Strong words. I had seen the About.com posting “How to Avoid Being Taken by SEO Scams and Bad SEO Companies” here, but I was not sure how widespread the problem was. Dave Taylor here made this comment in his “SEO Company Promises Top Three Positions: A Scam?”:
Of all the aspects of the Internet, none seems to be so full of con artists and purveyors of dubious businesses than so-called search engine optimization companies. The reason for this is that the basics of SEO (which I’ll call it for simplicity) are simple and can be explained in five minutes. Heck, Google even has a free guide to SEO best practices.
Image source: http://3.bp.blogspot.com/_jhSlOGUoB5k/R-1-flxJm0I/AAAAAAAAE40/y1pVNDBfyXE/s400/scam.jpg
Several thoughts:
- As the economy slides toward a financial black hole, some companies hope their Web sites can be a source of sales leads and revenue. Managers turn to their marketing advisors and Web professionals to deliver a return on the Web investment. Pressure increases.
- The dominance of Google in Web search means that a company not in the Google index does not exist in some cases. A company whose product or service does not come up on the first page of Google results may not get much traffic.

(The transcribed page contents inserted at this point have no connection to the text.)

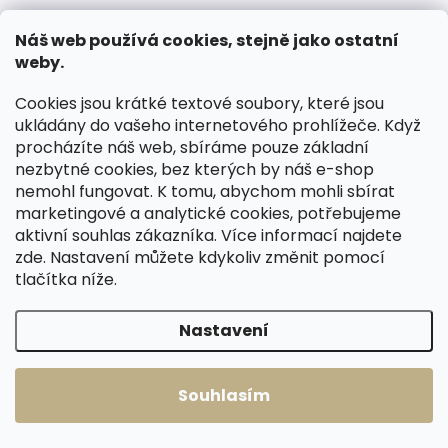
Náš web používá cookies, stejně jako ostatní
weby.
Skladem, odesíláme ihned
Cookies jsou krátké textové soubory, které jsou
(>2 ks)
Skladem, odesíláme ihned
ukládány do vašeho internetového prohlížeče. Když
(1 ks)
Malá dámská
procházíte náš web, sbíráme pouze základní
Malá dámská
kožená peněženka
nezbytné cookies, bez kterých by náš e-shop
kožená peněženka
Cosset 4509
nemohl fungovat. K tomu, abychom mohli sbírat
Cosset 4509
Komodo černá
marketingové a analytické cookies, potřebujeme
1 199 Kč
Komodo vínová
1 199 Kč
aktivní souhlas zákazníka. Více informací najdete
Do košíku
zde
. Nastavení můžete kdykoliv změnit pomocí
Do košíku
tlačítka níže.
Nastavení
Načíst 60 dalších
Souhlasím
1
7
O
S
v
t
404
položek celkem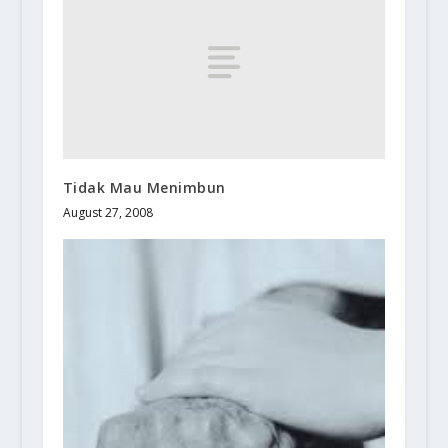
Tidak Mau Menimbun
August 27, 2008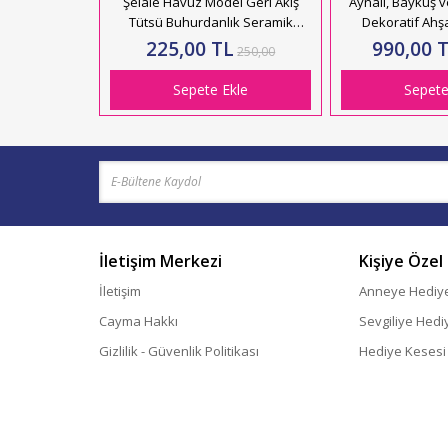
Şelale Havuz Model Geri Akış
Aynalı, Baykuş v
Tütsü Buhurdanlık Seramik
Dekoratif Ah
HK2880
Kutusu 
225,00 TL
990,00 
250,00
Sepete Ekle
Sepete
İletişim Merkezi
Kişiye Özel
İletişim
Anneye Hediy
Cayma Hakkı
Sevgiliye Hedi
Gizlilik - Güvenlik Politikası
Hediye Kesesi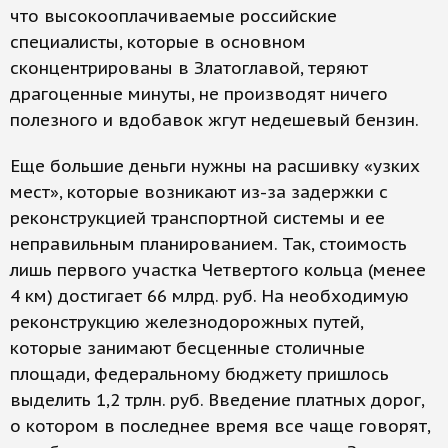
что высокооплачиваемые российские
специалисты, которые в основном
сконцентрированы в Златоглавой, теряют
драгоценные минуты, не производят ничего
полезного и вдобавок жгут недешевый бензин.
Еще большие деньги нужны на расшивку «узких
мест», которые возникают из-за задержки с
реконструкцией транспортной системы и ее
неправильным планированием. Так, стоимость
лишь первого участка Четвертого кольца (менее
4 км) достигает 66 млрд. руб. На необходимую
реконструкцию железнодорожных путей,
которые занимают бесценные столичные
площади, федеральному бюджету пришлось
выделить 1,2 трлн. руб. Введение платных дорог,
о котором в последнее время все чаще говорят,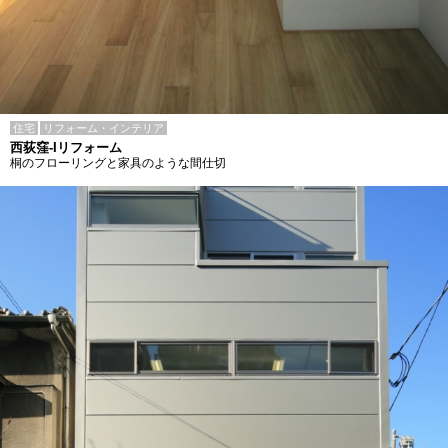
住宅
リフォーム・インテリア
西荻窪-Iリフォーム
桐のフローリングと家具のような間仕切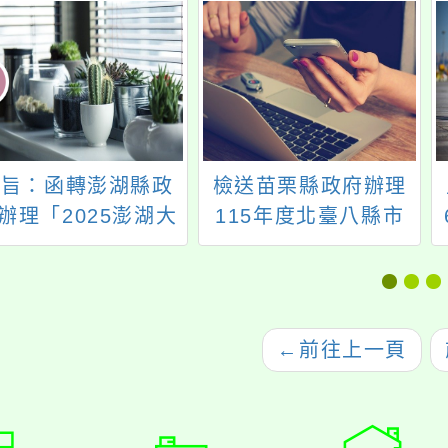
主旨：函轉澎湖縣政
檢送苗栗縣政府辦理
辦理「2025澎湖大
115年度北臺八縣市
軍」活動宣傳海報1
「校園短影音徵選活
張，請學校踴躍報名
動-情緒守門員」簡章
參加，請查照。
及活動海報各1份，歡
迎同學報名參加。
←
前往上一頁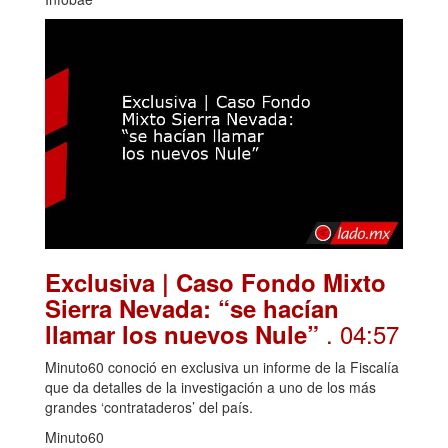
Exclusiva | Caso Fondo Mixto
Sierra Nevada: “se hacían
. 04:57
llamar los nuevos Nule”
Minuto60 conoció en exclusiva un informe de la Fiscalía
que da detalles de la investigación a uno de los más
grandes ‘contrataderos’ del país.
Minuto60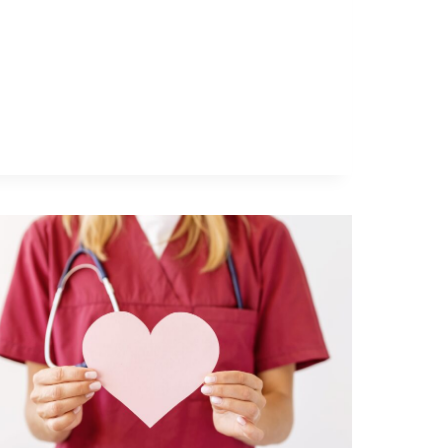
5
ZOMERGESCHENKEN
VOOR
PERSONEEL
VAN
2026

- The quality of Web sites (content, coding) becomes increasingly important. But quality takes thought, time, and effort.
When one mixes these three ingredients together, search engine optimization becomes a must. If a company can afford to buy Google AdWords, then the Web site must have compelling landing pages and the technical plumbing to make it easy for the person landing on a link to take the desired action.